Task instructions:
Working from the listing below, pick each line containing the word "décembre" and copy it.
BEGIN
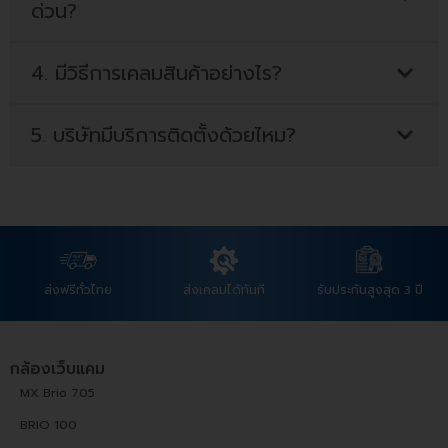
ด่วน?
4. มีวิธีการเคลมสินค้าอย่างไร?
5. บริษัทมีบริการติดตั้งด้วยไหม?
ส่งฟรีทั่วไทย
ส่งเคลมได้ทันที
รับประกันสูงสุด 3 ปี
กล้องเว็บแคม
MX Brio 705
BRIO 100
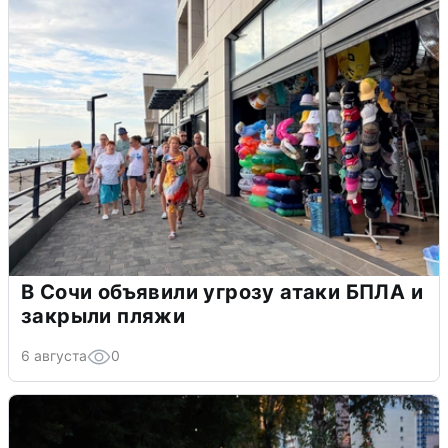
В Сочи объявили угрозу атаки БПЛА и
закрыли пляжи
6 августа
0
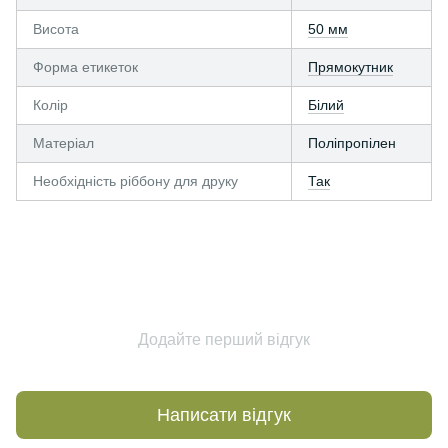
Висота
50 мм
Форма етикеток
Прямокутник
Колір
Білий
Матеріал
Поліпропілен
Необхідність ріббону для друку
Так
Додайте перший відгук
Написати відгук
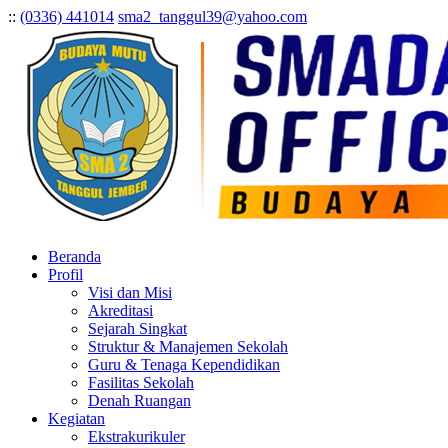
:
:
(0336) 441014
sma2_tanggul39@yahoo.com
Beranda
Profil
Visi dan Misi
Akreditasi
Sejarah Singkat
Struktur & Manajemen Sekolah
Guru & Tenaga Kependidikan
Fasilitas Sekolah
Denah Ruangan
Kegiatan
Ekstrakurikuler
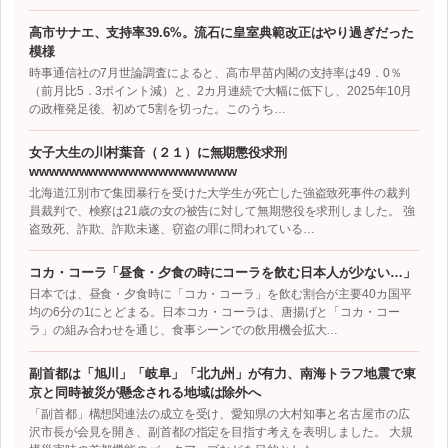
高市サナエ、支持率39.6%。流石に皇室典範改正はやり過ぎだった
模様
時事通信社の7月世論調査によると、高市早苗内閣の支持率は49．0％
（前月比5．3ポイント減）と、2カ月連続で大幅に低下し、2025年10月
の政権発足後、初めて5割を切った。このうち…
女子大生の川村葉音（２１）に無期懲役求刑
wwwwwwwwwwwwwwwwwwwww
北海道江別市で集団暴行を受けた大学生が死亡した強盗致死事件の裁判
員裁判で、検察は21歳の女の被告に対して無期懲役を求刑しました。 強
盗致死、詐欺、詐欺未遂、窃盗の罪に問われている…
コカ・コーラ「昼食・夕食の時にコーラを飲む日本人が少ない…」
日本では、昼食・夕食時に「コカ・コーラ」を飲む割合が主要40カ国平
均の6分の1にとどまる。日本コカ・コーラは、唐揚げと「コカ・コー
ラ」の組み合わせを通じ、食事シーンでの飲用機会拡大…
副首都は「旭川」「岐阜」「北九州」が有力、南海トラフ地震で東
京と同時被災が懸念される地域は除外へ
「副首都」構想関連法の成立を受け、愛知県の大村知事と名古屋市の広
沢市長が会見を開き、副首都の指定を目指す考えを表明しました。 大規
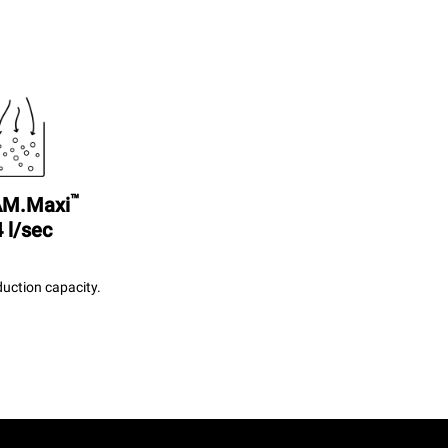
™
M.Maxi
 l/sec
uction capacity.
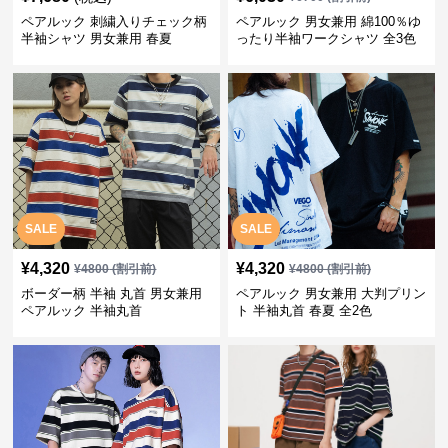
ペアルック 刺繍入りチェック柄
ペアルック 男女兼用 綿100％ゆ
半袖シャツ 男女兼用 春夏
ったり半袖ワークシャツ 全3色
SALE
SALE
¥
4,320
¥
4,320
¥
4800
(割引前)
¥
4800
(割引前)
ボーダー柄 半袖 丸首 男女兼用
ペアルック 男女兼用 大判プリン
ペアルック 半袖丸首
ト 半袖丸首 春夏 全2色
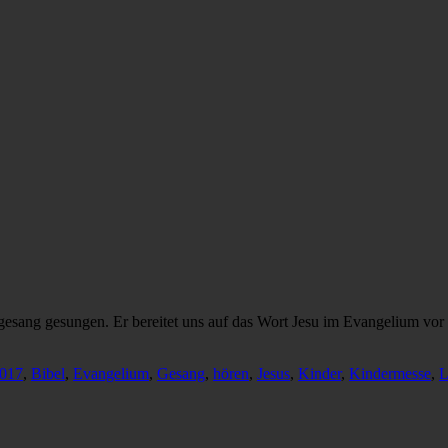
sang gesungen. Er bereitet uns auf das Wort Jesu im Evangelium vor
017
,
Bibel
,
Evangelium
,
Gesang
,
hören
,
Jesus
,
Kinder
,
Kindermesse
,
L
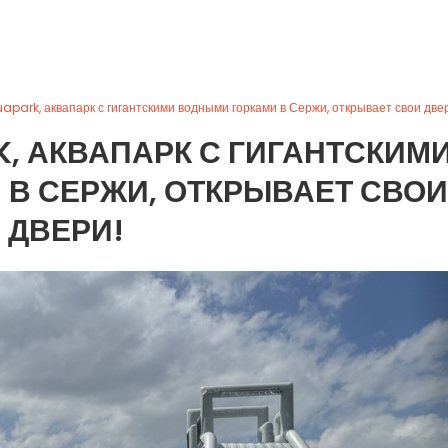
uapark, аквапарк с гигантскими водными горками в Сержи, открывает свои две
K, АКВАПАРК С ГИГАНТСКИМ
В СЕРЖИ, ОТКРЫВАЕТ СВОИ
ДВЕРИ!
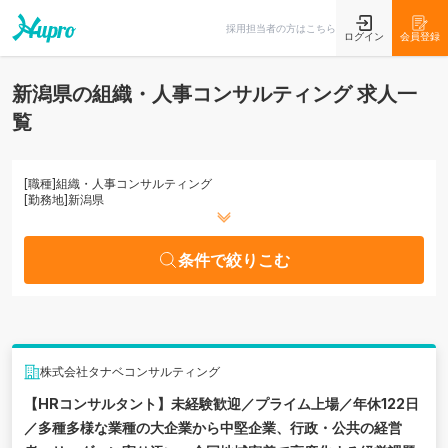
条件で絞りこむ
採用担当者の方はこちら
ログイン
会員登録
新潟県の組織・人事コンサルティング 求人一
覧
[職種]
組織・人事コンサルティング
[勤務地]
新潟県
条件で絞りこむ
株式会社タナベコンサルティング
【HRコンサルタント】未経験歓迎／プライム上場／年休122日
／多種多様な業種の大企業から中堅企業、行政・公共の経営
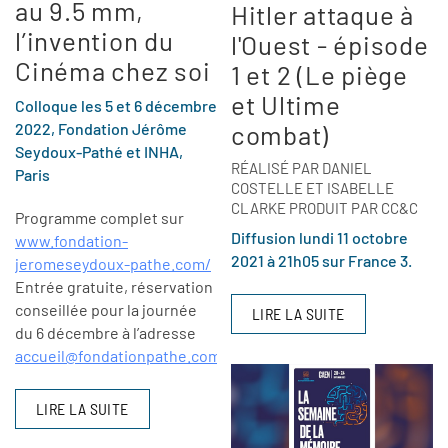
au 9.5 mm,
Hitler attaque à
l’invention du
l'Ouest - épisode
Cinéma chez soi
1 et 2 (Le piège
et Ultime
Colloque les 5 et 6 décembre
combat)
2022, Fondation Jérôme
Seydoux-Pathé et INHA,
RÉALISÉ PAR DANIEL
Paris
COSTELLE ET ISABELLE
CLARKE PRODUIT PAR CC&C
Programme complet sur
Diffusion lundi 11 octobre
www.fondation-
2021 à 21h05 sur France 3.
jeromeseydoux-pathe.com/
Entrée gratuite, réservation
conseillée pour la journée
LIRE LA SUITE
du 6 décembre à l’adresse
accueil@fondationpathe.com
LIRE LA SUITE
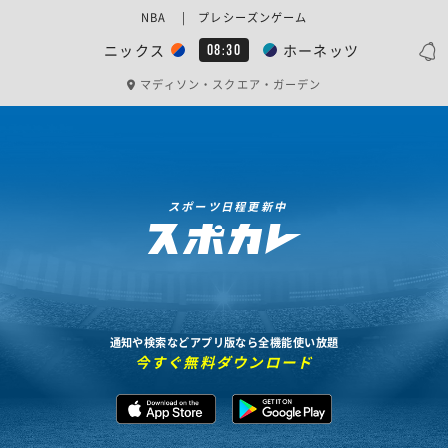
NBA | プレシーズンゲーム
ニックス
ホーネッツ
08:30
マディソン・スクエア・ガーデン
スポーツ日程更新中
通知や検索などアプリ版なら全機能使い放題
今すぐ無料ダウンロード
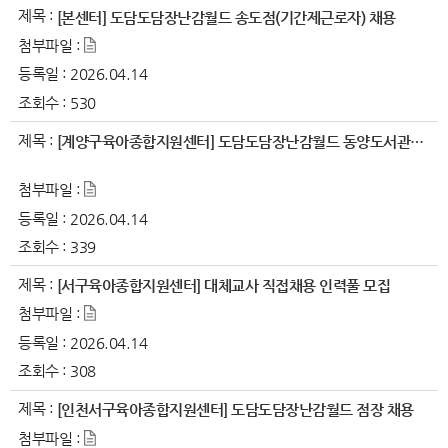
제목 :
[본센터] 도담도담장난감월드 송도점(기간제근로자) 채용
첨부파일 :
등록일 :
2026.04.14
조회수 :
530
제목 :
[계양구육아종합지원센터] 도담도담장난감월드 동양도서관점 직원(기간..
첨부파일 :
등록일 :
2026.04.14
조회수 :
339
제목 :
[서구육아종합지원센터] 대체교사 직접채용 인력풀 모집
첨부파일 :
등록일 :
2026.04.14
조회수 :
308
제목 :
[인천서구육아종합지원센터] 도담도담장난감월드 점장 채용
첨부파일 :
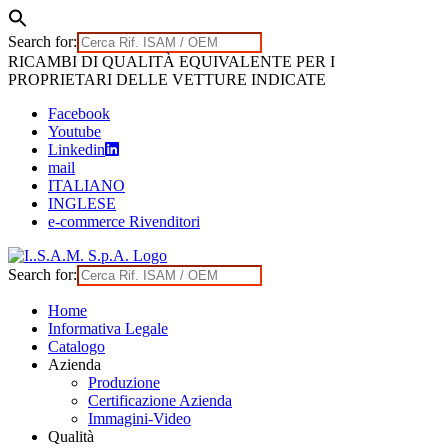
Search for:
Skip
RICAMBI DI QUALITÀ EQUIVALENTE PER I
to
PROPRIETARI DELLE VETTURE INDICATE
content
Facebook
Youtube
Linkedin
mail
ITALIANO
INGLESE
e-commerce Rivenditori
Search for:
Home
Informativa Legale
Catalogo
Azienda
Produzione
Certificazione Azienda
Immagini-Video
Qualità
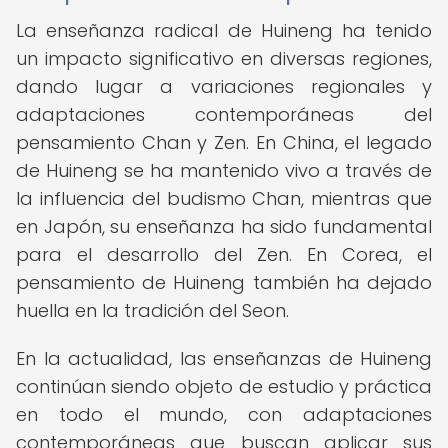
La enseñanza radical de Huineng ha tenido
un impacto significativo en diversas regiones,
dando lugar a variaciones regionales y
adaptaciones contemporáneas del
pensamiento Chan y Zen. En China, el legado
de Huineng se ha mantenido vivo a través de
la influencia del budismo Chan, mientras que
en Japón, su enseñanza ha sido fundamental
para el desarrollo del Zen. En Corea, el
pensamiento de Huineng también ha dejado
huella en la tradición del Seon.
En la actualidad, las enseñanzas de Huineng
continúan siendo objeto de estudio y práctica
en todo el mundo, con adaptaciones
contemporáneas que buscan aplicar sus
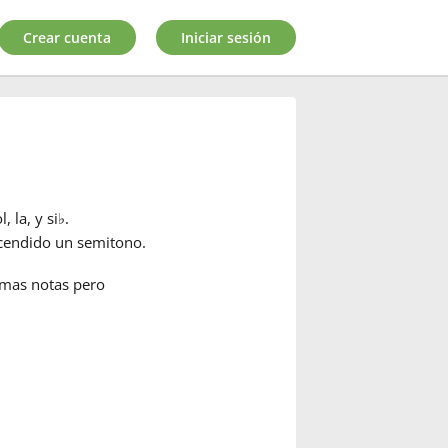
Crear cuenta
Iniciar sesión
l, la, y si
♭
.
scendido un semitono.
smas notas pero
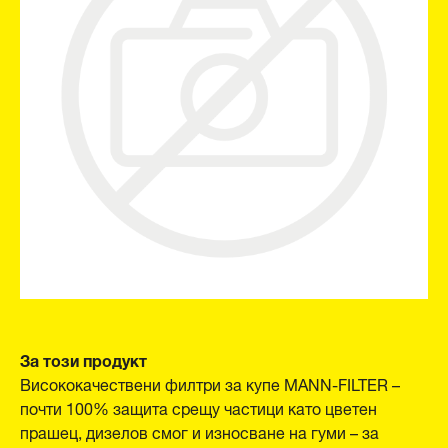
За този продукт
Висококачествени филтри за купе MANN-FILTER –
почти 100% защита срещу частици като цветен
прашец, дизелов смог и износване на гуми – за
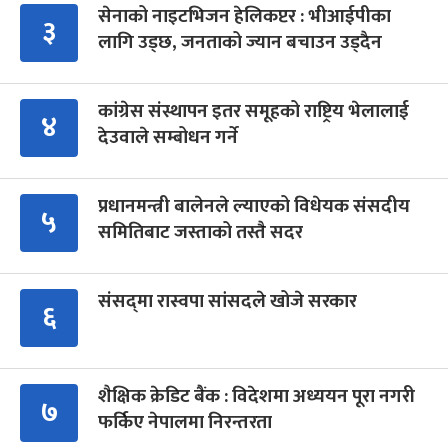
सेनाको नाइटभिजन हेलिकप्टर : भीआईपीका
३
लागि उड्छ, जनताको ज्यान बचाउन उड्दैन
कांग्रेस संस्थापन इतर समूहको राष्ट्रिय भेलालाई
४
देउवाले सम्बोधन गर्ने
प्रधानमन्त्री बालेनले ल्याएको विधेयक संसदीय
५
समितिबाट जस्ताको तस्तै सदर
संसद्‍मा रास्वपा सांसदले खोजे सरकार
६
शैक्षिक क्रेडिट बैंक : विदेशमा अध्ययन पूरा नगरी
७
फर्किए नेपालमा निरन्तरता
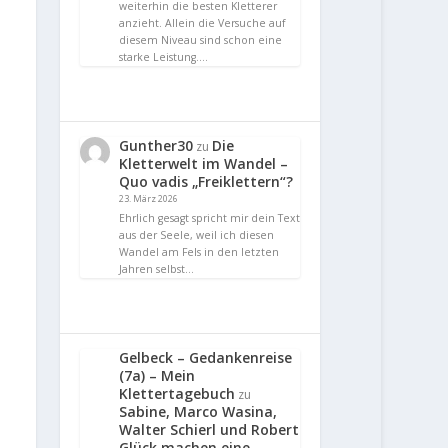
weiterhin die besten Kletterer
anzieht. Allein die Versuche auf
diesem Niveau sind schon eine
starke Leistung.…
Gunther30
Die
zu
Kletterwelt im Wandel –
Quo vadis „Freiklettern“?
23. März 2026
Ehrlich gesagt spricht mir dein Text
aus der Seele, weil ich diesen
Wandel am Fels in den letzten
Jahren selbst…
Gelbeck – Gedankenreise
(7a) – Mein
Klettertagebuch
zu
Sabine, Marco Wasina,
Walter Schierl und Robert
Glück machen eine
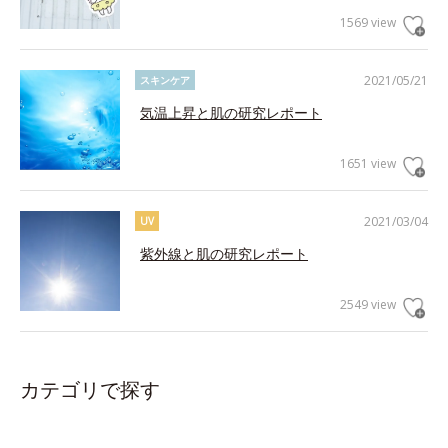
1569 view
2021/05/21
スキンケア
気温上昇と肌の研究レポート
1651 view
2021/03/04
UV
紫外線と肌の研究レポート
2549 view
カテゴリで探す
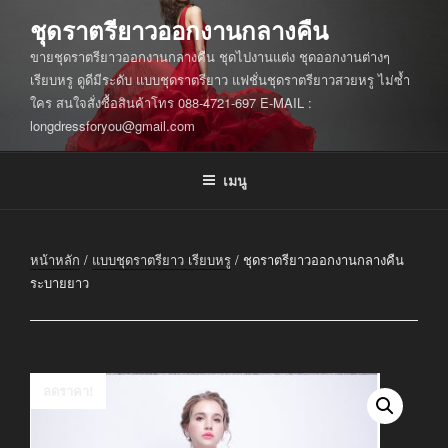
ข้าม
ชุดราตรียาวออกงานกลางคืน
ไป
ขายชุดราตรียาวออกงานกลางคืน ชุดไปงานแต่ง ชุดออกงานต่างๆ
ยัง
เรียบหรู ดูดีมีระดับ แบบชุดราตรียาว แฟชั่นชุดราตรียาวสวยหรู ไม่ซ้ำ
บทความ
ใคร สนใจสั่งซื้อสินค้าโทร 088-4721-697 E-MAIL :
longdressforyou@gmail.com
เมนู
หน้าหลัก
/
แบบชุดราตรียาว เรียบหรู
/ ชุดราตรียาวออกงานกลางคืน
ระบายยาว
ลดราคา!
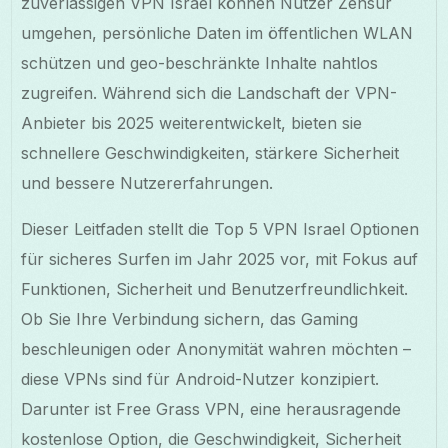
zuverlässigen VPN Israel können Nutzer Zensur
umgehen, persönliche Daten im öffentlichen WLAN
schützen und geo-beschränkte Inhalte nahtlos
zugreifen. Während sich die Landschaft der VPN-
Anbieter bis 2025 weiterentwickelt, bieten sie
schnellere Geschwindigkeiten, stärkere Sicherheit
und bessere Nutzererfahrungen.
Dieser Leitfaden stellt die Top 5 VPN Israel Optionen
für sicheres Surfen im Jahr 2025 vor, mit Fokus auf
Funktionen, Sicherheit und Benutzerfreundlichkeit.
Ob Sie Ihre Verbindung sichern, das Gaming
beschleunigen oder Anonymität wahren möchten –
diese VPNs sind für Android-Nutzer konzipiert.
Darunter ist Free Grass VPN, eine herausragende
kostenlose Option, die Geschwindigkeit, Sicherheit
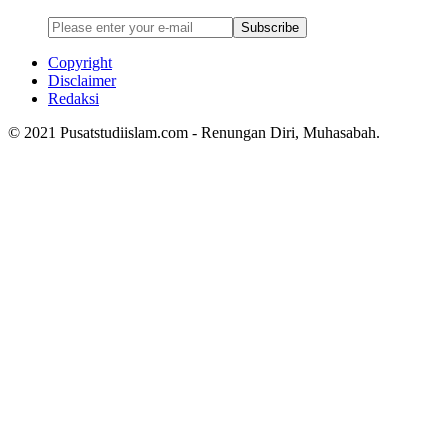
Subscribe
Copyright
Disclaimer
Redaksi
© 2021 Pusatstudiislam.com - Renungan Diri, Muhasabah.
END
Solution to this problem:
Colloque les 5 et 6 décembre
du 6 décembre à l’adresse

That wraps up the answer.